Q68 Dr Pugh: I am not asking for the case to be made, I am asking what research base you produced to Jim Fitzpatrick which made him say Regional Control Centres will necessarily improve response times. What evidence was shown?

  Mr Evans: The research base was around response times at the moment plus capability of technology in particular areas compared with the response times and the known capability of the technology that we are developing.

  Mrs Winckler: At the moment response times are not measured in the same way as they are going to be measured in future. Response times are measured from the time a call is received in the station and the appliance gets the call in the station and sets out. The situation is going to be very different in future, not least because of the introduction of Integrated Risk Management Planning and the fact that appliances are not all going to be in the station, they are going to be out on the road where there is the greatest risk and there will be dynamic mobilising direct to the appliance. So you are not comparing like-with-like, you are moving into a new situation.

  Dr Pugh: I totally accept that. I do note that what you have not said is that there have been any extensive pilot studies done or large international comparisons made before the theory of Regional Control Centres was put forward. Thank you.

  Chair: We are really short of time and I want to get to resilience. John, can I ask you to only ask question seven, we will leave question eight to ministers I think.

Q69 John Cummings: Would you tell the Committee what criteria have been used to decide where the Regional Control Centres will be located, please?

  Mrs Winckler: There was a public consultation on the criteria which related to resilience to such characteristics as whether the site was on a floodplain or whether it was in sight of low-flying aircraft, proximity to fibre-optic network, those sorts of criteria, and we went out to consultation on those criteria. Those were the criteria that applied to the consultation.

Q70 John Cummings: How extensive was the consultation?

  Mrs Winckler: We consulted Fire and Rescue Authorities and Regional Management Boards and the Practitioners' Forum.

Q71 John Cummings: How will the location of the RCCs affect joint working in the future? Will the new RCCs be co-located with police stations or other emergency service control centres?

  Mr Evans: There are no plans to do that at the moment. The liaison between the new RCCs and other agencies will work the way in which it does now but it will be improved because of the technology. The only example that is different from that is in terms of when the London control room comes in we are working on whether or not there is any extra co-operation we need in terms of preparing for the London Olympics.

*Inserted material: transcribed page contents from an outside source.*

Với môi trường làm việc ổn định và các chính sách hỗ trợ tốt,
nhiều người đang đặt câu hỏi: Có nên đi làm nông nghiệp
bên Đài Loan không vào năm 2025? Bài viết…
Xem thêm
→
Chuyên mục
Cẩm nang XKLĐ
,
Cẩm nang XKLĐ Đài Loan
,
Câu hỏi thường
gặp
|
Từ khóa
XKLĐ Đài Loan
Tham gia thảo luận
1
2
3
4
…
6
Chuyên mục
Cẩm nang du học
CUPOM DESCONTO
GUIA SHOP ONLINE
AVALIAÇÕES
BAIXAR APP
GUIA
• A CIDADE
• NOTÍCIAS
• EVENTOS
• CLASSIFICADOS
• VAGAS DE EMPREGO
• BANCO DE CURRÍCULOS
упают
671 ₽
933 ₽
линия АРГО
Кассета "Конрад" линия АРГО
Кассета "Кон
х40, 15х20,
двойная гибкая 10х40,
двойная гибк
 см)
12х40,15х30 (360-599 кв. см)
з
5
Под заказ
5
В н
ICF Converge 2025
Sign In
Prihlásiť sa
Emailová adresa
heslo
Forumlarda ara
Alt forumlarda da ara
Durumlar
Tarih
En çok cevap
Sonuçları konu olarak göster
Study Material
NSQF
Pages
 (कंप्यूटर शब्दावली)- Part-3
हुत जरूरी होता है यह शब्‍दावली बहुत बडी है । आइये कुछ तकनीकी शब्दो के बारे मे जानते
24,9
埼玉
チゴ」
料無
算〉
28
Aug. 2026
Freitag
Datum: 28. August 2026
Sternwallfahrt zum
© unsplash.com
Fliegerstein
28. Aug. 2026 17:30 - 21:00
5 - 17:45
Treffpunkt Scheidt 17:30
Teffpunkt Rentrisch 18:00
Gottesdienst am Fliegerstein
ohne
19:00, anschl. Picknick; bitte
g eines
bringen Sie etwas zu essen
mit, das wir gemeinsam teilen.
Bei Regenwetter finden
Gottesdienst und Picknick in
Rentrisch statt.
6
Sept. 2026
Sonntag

Q72 John Cummings: I want to come back very briefly to the consultation. It was basically a closed form of consultation, you did not go out to public consultation, was it not?

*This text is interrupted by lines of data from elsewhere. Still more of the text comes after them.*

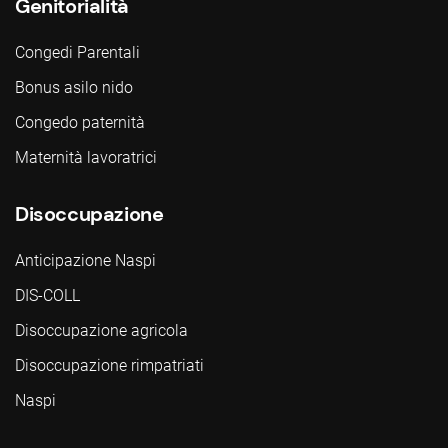
Genitorialità
Congedi Parentali
Bonus asilo nido
Congedo paternità
Maternità lavoratrici
Disoccupazione
Anticipazione Naspi
DIS-COLL
Disoccupazione agricola
Disoccupazione rimpatriati
Naspi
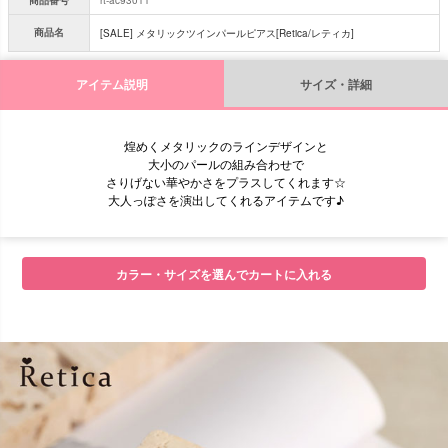
商品名
[SALE] メタリックツインパールピアス[Retica/レティカ]
アイテム説明
サイズ・詳細
煌めくメタリックのラインデザインと
大小のパールの組み合わせで
さりげない華やかさをプラスしてくれます☆
大人っぽさを演出してくれるアイテムです♪
■サイズ
カラー・サイズを選んでカートに入れる
■注意事項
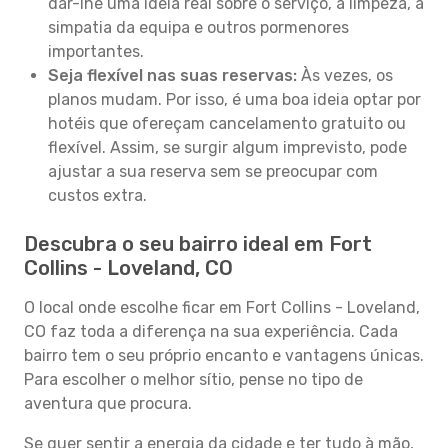
dar-lhe uma ideia real sobre o serviço, a limpeza, a
simpatia da equipa e outros pormenores
importantes.
Seja flexível nas suas reservas:
Às vezes, os
planos mudam. Por isso, é uma boa ideia optar por
hotéis que ofereçam cancelamento gratuito ou
flexível. Assim, se surgir algum imprevisto, pode
ajustar a sua reserva sem se preocupar com
custos extra.
Descubra o seu bairro ideal em Fort
Collins - Loveland, CO
O local onde escolhe ficar em Fort Collins - Loveland,
CO faz toda a diferença na sua experiência. Cada
bairro tem o seu próprio encanto e vantagens únicas.
Para escolher o melhor sítio, pense no tipo de
aventura que procura.
Se quer sentir a energia da cidade e ter tudo à mão,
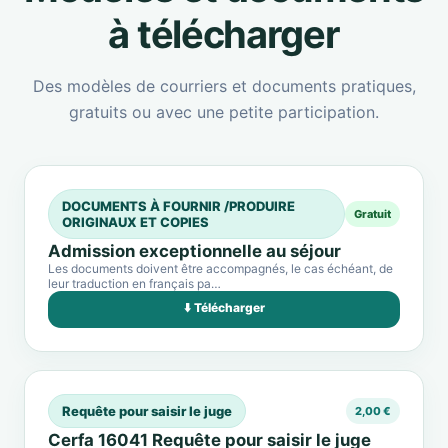
à télécharger
Des modèles de courriers et documents pratiques,
gratuits ou avec une petite participation.
DOCUMENTS À FOURNIR /PRODUIRE
Gratuit
ORIGINAUX ET COPIES
Admission exceptionnelle au séjour
Les documents doivent être accompagnés, le cas échéant, de
leur traduction en français pa…
⬇️ Télécharger
Requête pour saisir le juge
2,00 €
Cerfa 16041 Requête pour saisir le juge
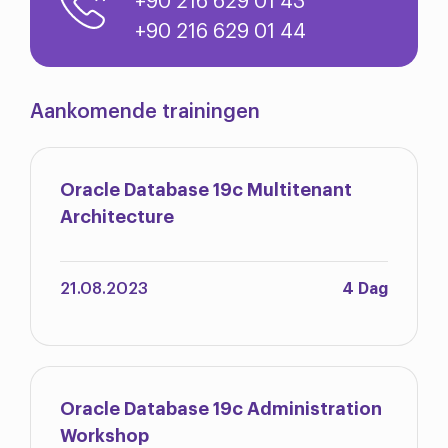
+90 216 629 01 43
+90 216 629 01 44
Aankomende trainingen
Oracle Database 19c Multitenant
Architecture
21.08.2023
4 Dag
Oracle Database 19c Administration
Workshop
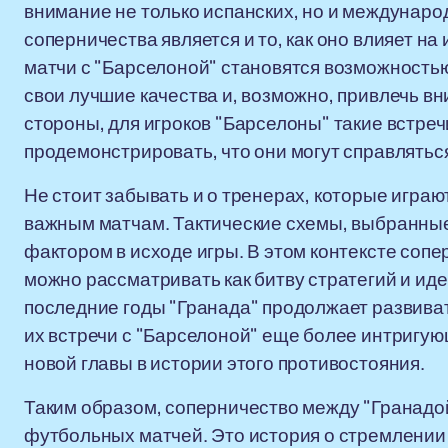
внимание не только испанских, но и междунар
соперничества является и то, как оно влияет на
матчи с "Барселоной" становятся возможностью
свои лучшие качества и, возможно, привлечь в
стороны, для игроков "Барселоны" такие встреч
продемонстрировать, что они могут справлятьс
Не стоит забывать и о тренерах, которые играю
важным матчам. Тактические схемы, выбранны
фактором в исходе игры. В этом контексте соп
можно рассматривать как битву стратегий и иде
последние годы "Гранада" продолжает развиват
их встречи с "Барселоной" еще более интригую
новой главы в истории этого противостояния.
Таким образом, соперничество между "Гранадой"
футбольных матчей. Это история о стремлении к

  Mrs Winckler: We consulted Fire and Rescue Authorities and Regional Management Boards. It was a stakeholder consultation.

Q73 John Cummings: But not a public consultation. It was an incestuous sort of consultation.

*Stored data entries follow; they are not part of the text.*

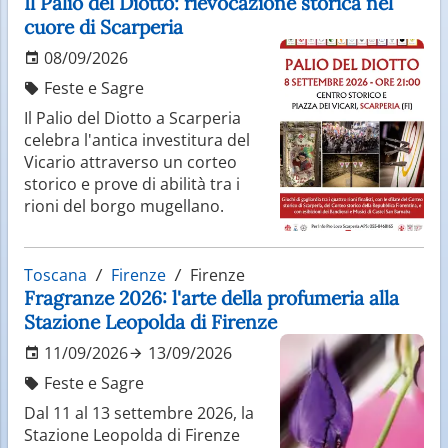
Il Palio del Diotto: rievocazione storica nel
significa scoprire tradizioni ancora vive e un forte
cuore di Scarperia
legame con il territorio.
08/09/2026
Natura tra mare e campagne
Feste e Sagre
Il Palio del Diotto a Scarperia
Oltre alle colline, la Toscana offre anche una costa
celebra l'antica investitura del
affascinante, con località balneari e paesaggi naturali
Vicario attraverso un corteo
di grande valore. Il Parco Naturale della Maremma
storico e prove di abilità tra i
rappresenta un esempio di natura incontaminata,
rioni del borgo mugellano.
dove si alternano pinete, spiagge e zone umide.
L’entroterra, invece, è perfetto per escursioni,
percorsi enogastronomici e attività all’aria aperta.
Toscana
Firenze
Firenze
Sapori e vini di eccellenza
Fragranze 2026: l'arte della profumeria alla
Stazione Leopolda di Firenze
La cucina toscana è conosciuta per la sua semplicità
11/09/2026
13/09/2026
e qualità. Piatti come la ribollita, la bistecca alla
Feste e Sagre
fiorentina e la pappa al pomodoro esprimono al
meglio la tradizione locale. I vini, tra cui il celebre
Dal 11 al 13 settembre 2026, la
Chianti, sono apprezzati in tutto il mondo e
Stazione Leopolda di Firenze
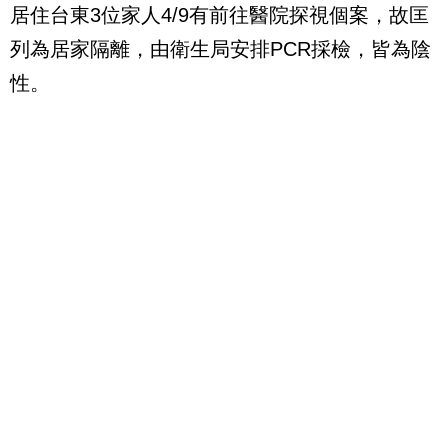
居住台東3位家人4/9有前往醫院探視個案，故匡
列為居家隔離，由衛生局安排PCR採檢，皆為陰
性。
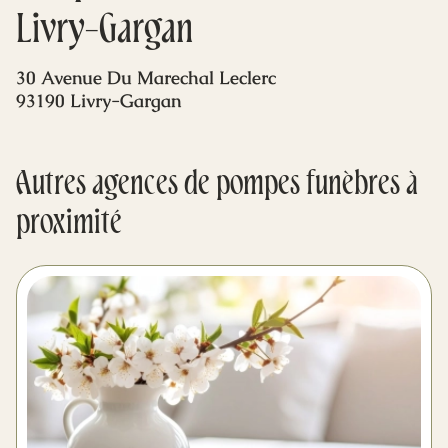
Mes dernières volontés
Livry-Gargan
30 Avenue Du Marechal Leclerc
93190 Livry-Gargan
Autres agences de pompes funèbres à
proximité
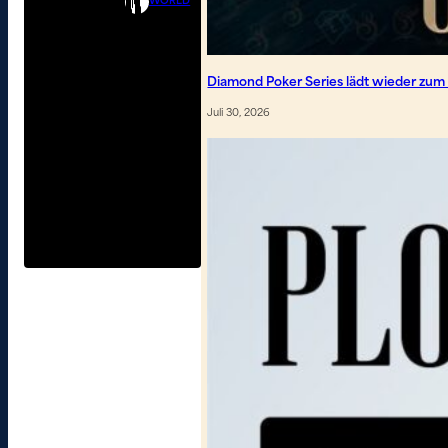
WORLD
Diamond Poker Series lädt wieder zum
Juli 30, 2026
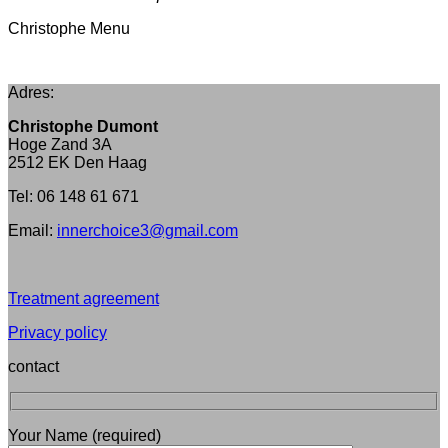
Christophe Menu
Adres:
Christophe Dumont
Hoge Zand 3A
2512 EK Den Haag
Tel: 06 148 61 671
Email:
innerchoice3@gmail.com
Treatment agreement
Privacy policy
contact
Your Name (required)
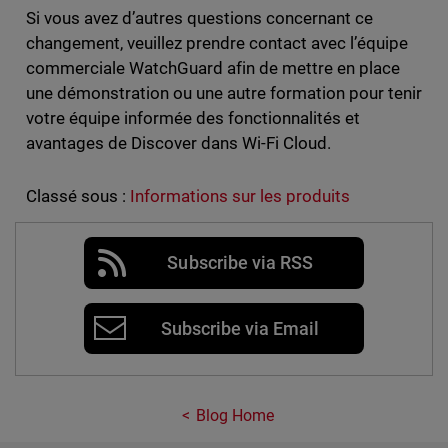
Si vous avez d’autres questions concernant ce
changement, veuillez prendre contact avec l’équipe
commerciale WatchGuard afin de mettre en place
une démonstration ou une autre formation pour tenir
votre équipe informée des fonctionnalités et
avantages de Discover dans Wi-Fi Cloud.
Classé sous :
Informations sur les produits
Subscribe via RSS
Subscribe via Email
Blog Home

  Mr Evans: With the main stakeholder within the service.

  Mrs Winckler: The documents are on the website.

Q74 John Cummings: Who did you consult with? The police? Ambulance?

  Mrs Winckler: We did not consult—

Q75 John Cummings: Local authorities? Councils?

  Mrs Winckler: We consulted the Fire and Rescue Authorities. We did not consult the police and the ambulance but the criteria were drawn up in conjunction with those who deal with national security, so to the extent that those affect police and ambulance they would have been relevant.

Q76 John Cummings: So was it just a paper exercise to give it a smattering of consultation?

  Mr Evans: No. It was consultation with those members of the stakeholder community who are most interested in it.

Q77 John Cummings: Not the public? Not the local authorities representing the public?

  Mr Evans: Local authorities, elected members contributed to it.

Q78 John Cummings: They were invited to?

  Mrs Winckler: Yes.

Q79 John Cummings: So local authorities were invited, that is the question I am asking?

  Mrs Winckler: Yes, they were consulted and did respond.